The board failure shorted out the control power to the board, causing the UPS internal control logic to perceive the maintenance bypass breaker (MBB) as being closed and the UPS output breaker (UOB) status as undefined. This incorrect conclusion triggered shutdown and transfer attempts to static bypass, which was unavailable at that time. The STSs operated correctly, transferring load simultaneously to the backup UPS system with minimal inrush current. The massive current spike observed after transfer was primarily due to server power supply load rather than transformer inrush, causing the UPS to overload and transfer to static bypass.
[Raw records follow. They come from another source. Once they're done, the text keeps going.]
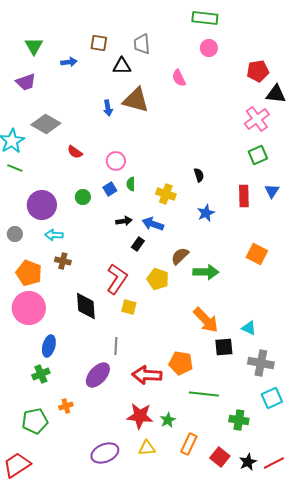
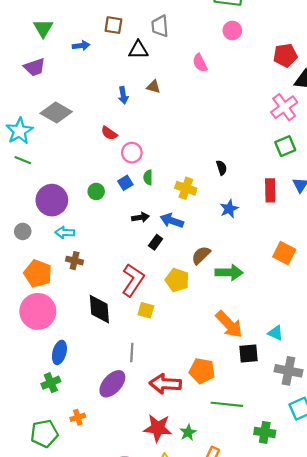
brown triangle: (136, 100) -> (153, 87), size x0.5
red semicircle: (75, 152) -> (109, 133), moved

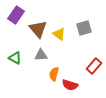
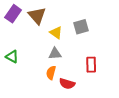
brown triangle: (38, 29) -> (37, 16), moved
gray triangle: (41, 55) -> (55, 54), moved
red rectangle: (94, 66) -> (91, 65), turned -42

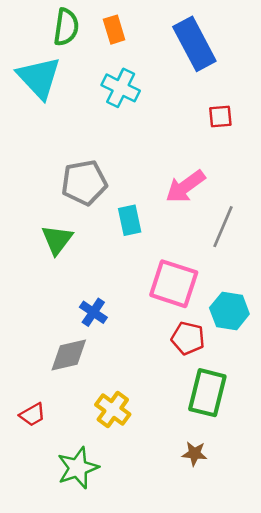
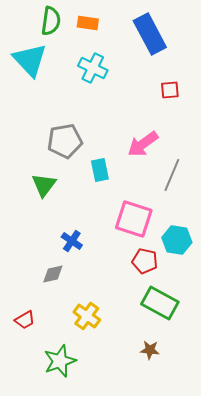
orange rectangle: (114, 30) -> (88, 23), turned -65
gray diamond: (69, 355) -> (53, 274), size x0.7
green rectangle: (207, 393) -> (160, 303), turned -75

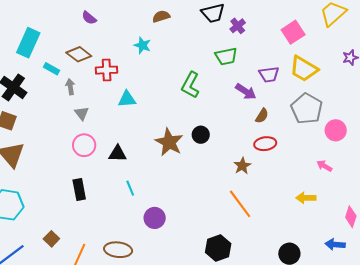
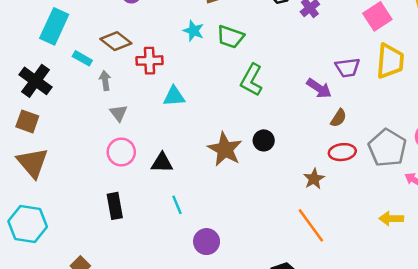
green trapezoid: (226, 56) -> (230, 37), moved, turned 30
yellow trapezoid: (304, 69) -> (390, 61), turned -116
gray pentagon: (307, 109) -> (387, 148), moved

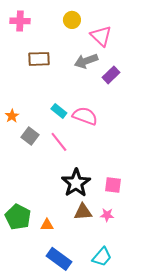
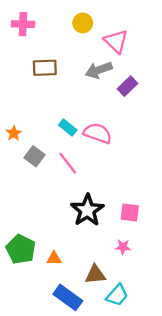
brown triangle: (83, 212) -> (95, 275), moved

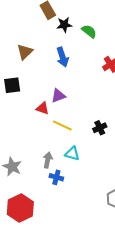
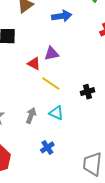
blue arrow: (63, 57) -> (62, 16), turned -90
blue cross: (56, 177) -> (47, 147), moved, turned 32

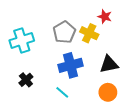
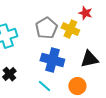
blue cross: (71, 65) -> (52, 60), turned 30
orange circle: (108, 92) -> (77, 86), moved

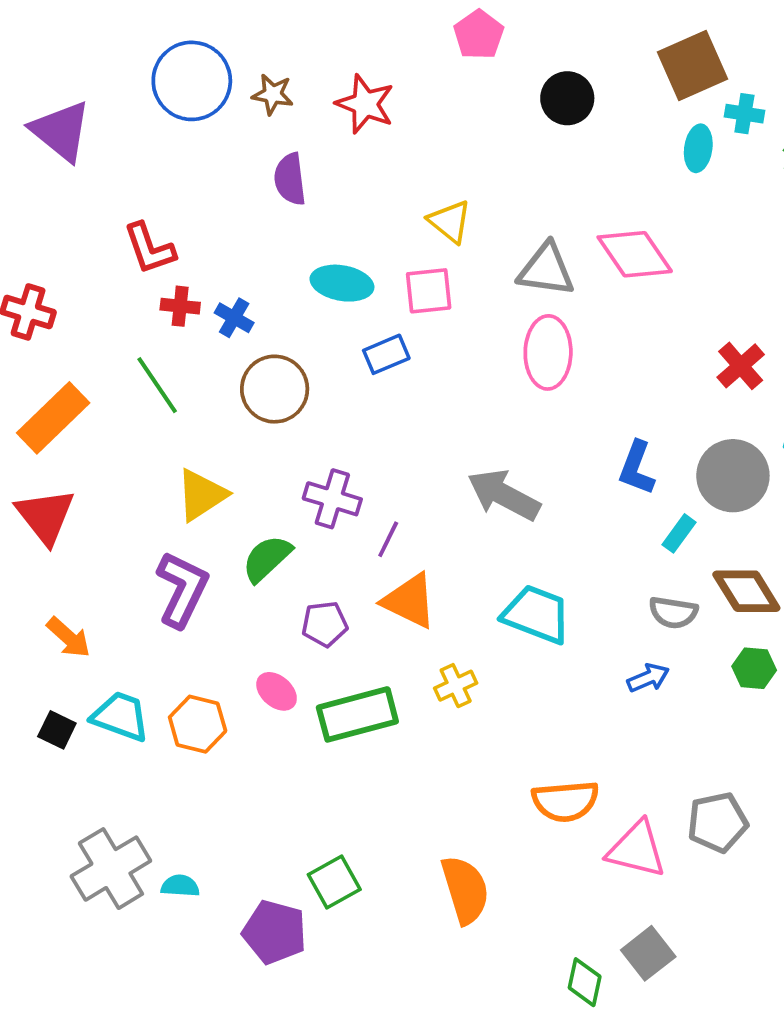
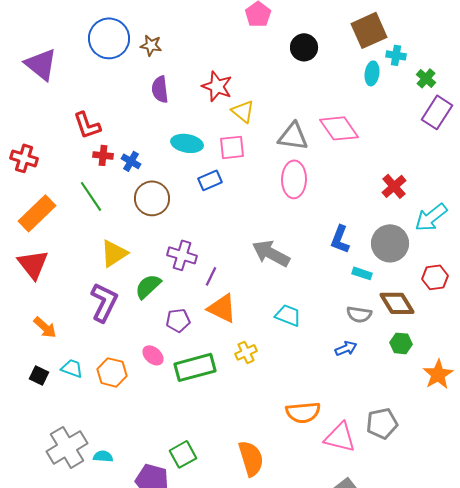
red star: (365, 104) -> (217, 86), moved
cyan rectangle: (679, 533) -> (362, 273), turned 72
cyan trapezoid: (536, 614) -> (288, 315), size x0.7
cyan trapezoid: (121, 716) -> (72, 368), size x0.7

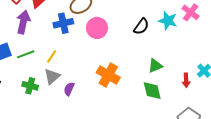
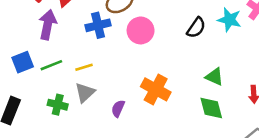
yellow line: (52, 56) -> (84, 67), turned 40
green triangle: (155, 66) -> (215, 77), turned 49
purple semicircle: (69, 89) -> (118, 108), moved

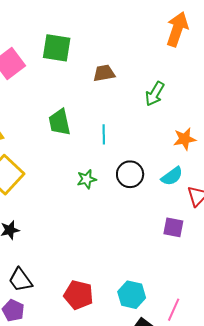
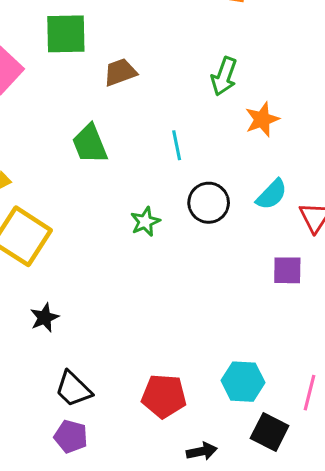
brown trapezoid: (104, 73) -> (120, 72), moved
cyan line: (104, 134) -> (177, 145), moved
orange star: (185, 139) -> (262, 119), moved

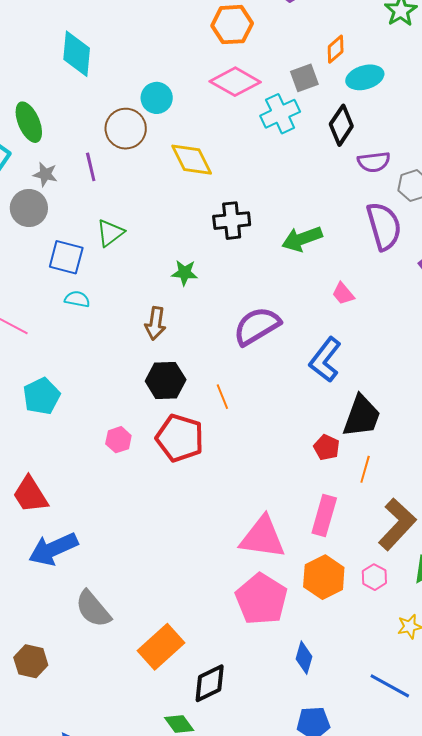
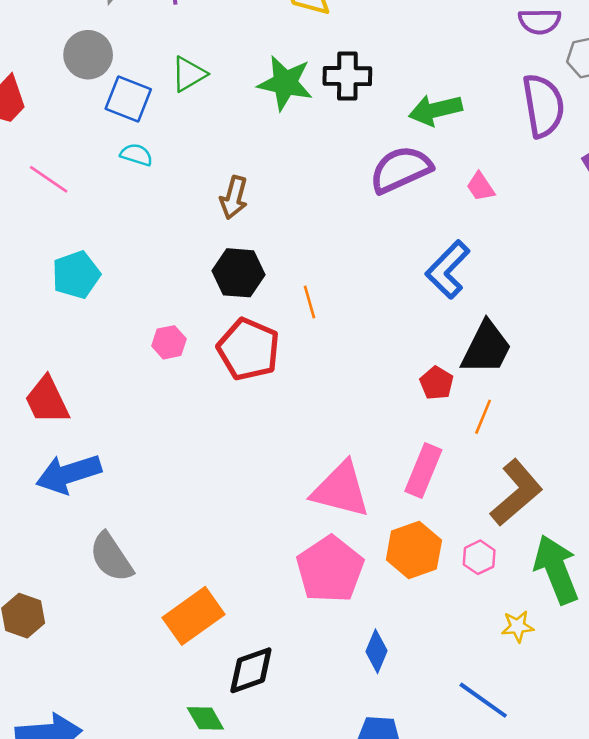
gray circle: (29, 208) -> (88, 55), moved
green star: (185, 273) -> (285, 83), moved, size x1.6
purple semicircle: (257, 326) -> (401, 169), moved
The total event duration from UPS output failure to UPS voltage recovery was approximately 24 to 27 milliseconds, involving multiple brief outages and significant voltage disturbances that likely disrupted server operations.

Next Steps and Recommendations

To prevent similar incidents in the future, HP&D made several recommendations:

  • Investigate server ride-through capabilities, load characteristics during voltage disturbances, and potential adjustments to server startup configurations to mitigate load spikes
  • Clarify UPS overload thresholds and consider settings changes to improve UPS performance during similar events, including replacing Signal Acquisition Boards in other UPS units as per field service bulletins
  • Develop interim operational measures and MOP revisions to ensure cautious STS transfers and improved monitoring with power quality meters, alongside enhanced personnel training and escalation protocols
  • Consider synchronizing critical electrical component log timestamps and upgrading meters to include waveform capture capabilities to improve the accuracy of event logging
  • Consult power supply manufacturers to understand the impact of waveform distortion and voltage dips on server power supplies during such events
  • Determine pre-transfer delay times and UPS ride-through capabilities to inform future system design and settings

Conclusion

The electrical disturbance at the facility was a complex issue with multiple contributing factors. Through investigation and collaboration, we identified the root causes and implemented corrective actions. This incident highlights the importance of rigorous procedures, regular equipment maintenance, effective load transfer management, and expert consultation. By investing in advanced monitoring tools and taking proactive steps, you can prevent future disruptions and maintain smooth operations.